Discuss as:

The downside to suspending the gas tax?

From NBC's Mark Murray
Donning my old hat as a transportation reporter, it's worth noting that McCain's call to suspend the 18.4-cent gas tax from Memorial Day to Labor Day also potentially dries up funding to use to pay for highway/public transportation infrastructure.

The 18.4-cent gas tax goes into a Highway Trust Fund, which pays for roads, bridges, subways, etc. So there's a legitimate  policy question here: If you suspend that tax, what are you doing to an already-deteriorating infrastructure system? (After all, remember that bridge collapse in Minneapolis/St. Paul, where interestingly the GOP convention takes place in September.)

VIDEO: Presidential candidate John McCain talks to CNBC's John Harwood about his economic plan.

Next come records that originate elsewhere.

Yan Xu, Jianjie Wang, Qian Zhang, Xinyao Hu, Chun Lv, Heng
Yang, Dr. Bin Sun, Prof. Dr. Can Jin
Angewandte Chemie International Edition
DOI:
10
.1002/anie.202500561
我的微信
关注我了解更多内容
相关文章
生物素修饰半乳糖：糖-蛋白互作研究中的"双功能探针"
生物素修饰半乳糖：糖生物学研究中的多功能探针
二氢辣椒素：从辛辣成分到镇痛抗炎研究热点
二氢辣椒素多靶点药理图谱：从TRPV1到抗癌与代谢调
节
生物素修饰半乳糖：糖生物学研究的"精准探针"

The Wall Street Journal's Stephen Power also raises this question about suspending the gas tax: "Relief — or fewer jobs? According to a white paper circulated on Capitol Hill last week by the U.S. Transportation Department, every $1 billion of federal highway investment supports 34,779 jobs. Many economists have also questioned the wisdom of suspending or cutting gas taxes; doing so, they say, simply stimulates more consumption of gasoline."

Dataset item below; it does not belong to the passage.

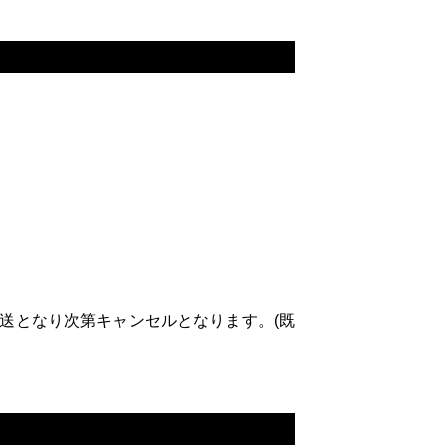
送となり次第キャンセルとなります。(既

Asked for a response, McCain spokesman Brian Rogers emails First Read, "Sen. McCain believes that general revenue transfers should be made to offset the impact on the transportation fund."

*** UPDATE *** Matthew Jeanneret, a spokesman for the American Road & Transportation Builders Association, tells First Read that suspending the federal gas tax for three months could cost $9 billion from the federal highway trust fund. And if that lost $9 billion is replaced by general Treasury revenues, that will increase the size of the deficit. "It might be good politics," Jeanneret says of the McCain measure. "But it is shortsighted, and it won't do anything to stimulate the economy."